5. Main application scenarios of cemented carbide round bars

High‑performance precision‑ground carbide round bars find applications across multiple manufacturing sectors. The first category involves their use as the base material for solid carbide cutting tools; today, more than 80% of end mills, drills, and reamers used in CNC machining are manufactured directly from these precision‑ground carbide round bars, whose exceptional hardness ensures tool life far surpassing that of high‑speed steel tools. The second category encompasses the production of various wear‑resistant components, such as wire‑drawing die cores for optical fiber and cable manufacturing, straightening rods for the metallurgical industry, and wire‑guiding rods for textile machinery—where their outstanding flexural strength enables them to endure cyclic loading over extended periods.
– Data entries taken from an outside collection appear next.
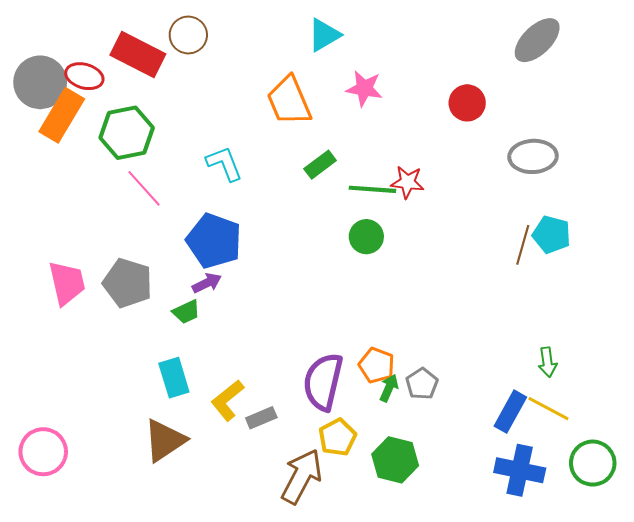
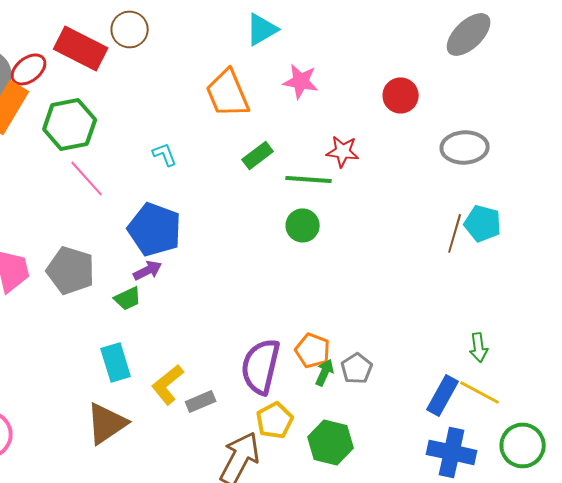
red ellipse: (84, 76) -> (29, 69), turned -54
cyan L-shape: (224, 164) -> (165, 154), size x0.7
red star: (407, 182) -> (343, 151), moved

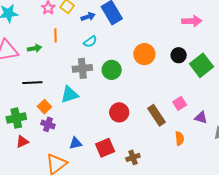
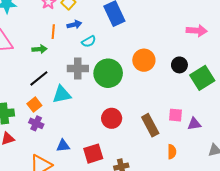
blue arrow: (88, 17) -> (74, 25), moved
green arrow: (35, 48) -> (39, 49), moved
green circle: (112, 70) -> (108, 73), size x1.4
black line: (32, 83) -> (39, 78), moved, turned -42
pink square: (180, 103) -> (175, 115), turned 32
purple triangle: (201, 118) -> (194, 124), moved, turned -32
The third category comprises precision mold components, including punch pins for small‑size stamping dies and core rods for cold‑heading dies; their superior flexural resistance helps prevent frequent breakage during the stamping process. The fourth category involves the substrate materials for high‑end measuring instruments, such as probe stems for coordinate measuring machines and sensing probes for high‑precision displacement sensors; their extremely low coefficient of thermal expansion ensures the stability of measurement results.

6. Practical Considerations When Purchasing Cemented Carbide Bars

When selecting high-performance cemented carbide round bars, avoid blindly pursuing extreme hardness. First, clearly define the performance requirements of your specific application: for example, in high‑impact stamping operations, prioritize grades with higher flexural strength; for precision‑machining tools, opt for fine‑grain grades with greater hardness. Next, assess your precision needs: standard rough‑ground bars typically suffice for subsequent secondary machining, so there’s no need to procure extra‑high‑precision ground variants, thus avoiding unnecessary cost increases. Finally, we recommend partnering with reputable manufacturers that possess comprehensive production and quality‑control capabilities. Hebei Hengyang Materials Technology offers free trial bar services tailored to users’ actual operating conditions, helping you identify the most suitable grade and reducing trial‑and‑error costs.

7. Frequently Asked Questions (FAQ)

Q1: Can precision-ground solid carbide round bars be used directly to manufacture cutting tools?

A: Standard‑precision ground bar stock already meets the required outer‑diameter dimensions; users need only perform end‑face machining to produce the cutting tool, eliminating the need for an additional outer‑diameter grinding operation.

Q2: What factors influence the flexural strength of cemented carbide round bars?

A: The properties are primarily influenced by three key factors: tungsten carbide particle size, binder phase content, and sintering process. By appropriately optimizing these parameters, it is possible to enhance the overall flexural strength while maintaining hardness.

Q3: Can carbide rods of different specifications be custom‑manufactured?

A: Hebei Hengyang supports a diameter of 1 mm. 60 mm, length 2 mm Custom manufacturing of various carbide round bars in the 330 mm range; we also offer custom‑made bar stock with single‑ or double‑hole cooling channels.

Q4: Will high-hardness cemented carbide rods break easily?

A: As long as the grade is selected to suit the operating conditions, high-performance cemented carbide round bars exhibit fracture resistance far superior to that of conventional alloy steel products, and under normal operating conditions, no abnormal fractures are expected.

Q5: What is the price difference between precision-ground bar stock and standard sintered bar stock?

A: For the same specifications, the price of precision‑ground bar stock is approximately 30% higher than that of standard sintered rough‑turned bar stock; however, it helps users reduce labor and equipment costs in subsequent grinding operations, resulting in a lower overall cost.

This article was generated by AI and is for reference only.